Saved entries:
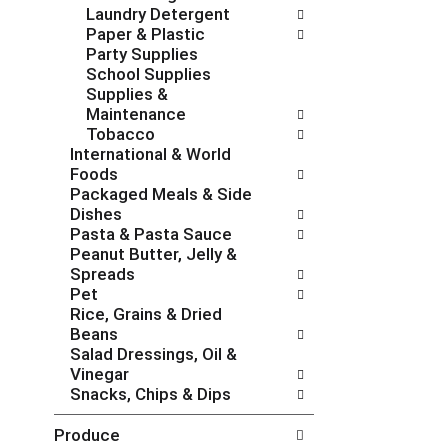
Laundry Detergent
e
g
Paper & Plastic
s
o
Party Supplies
h
r
School Supplies
t
i
Supplies &
h
e
Maintenance
e
s
Tobacco
p
w
International & World
a
i
Foods
g
l
Packaged Meals & Side
e
l
Dishes
w
r
Pasta & Pasta Sauce
i
e
Peanut Butter, Jelly &
t
f
Spreads
h
r
Pet
n
e
Rice, Grains & Dried
e
s
Beans
w
h
Salad Dressings, Oil &
r
t
Vinegar
e
h
Snacks, Chips & Dips
s
e
u
p
Produce
l
a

*TASK*
When restating the records word for word, omit any picture they contain.

*EXERCISE OUTPUT*
Laundry Detergent
e
g
Paper & Plastic
s
o
Party Supplies
h
r
School Supplies
t
i
Supplies &
h
e
Maintenance
e
s
Tobacco
p
w
International & World
a
i
Foods
g
l
Packaged Meals & Side
e
l
Dishes
w
r
Pasta & Pasta Sauce
i
e
Peanut Butter, Jelly &
t
f
Spreads
h
r
Pet
n
e
Rice, Grains & Dried
e
s
Beans
w
h
Salad Dressings, Oil &
r
t
Vinegar
e
h
Snacks, Chips & Dips
s
e
u
p
Produce
l
a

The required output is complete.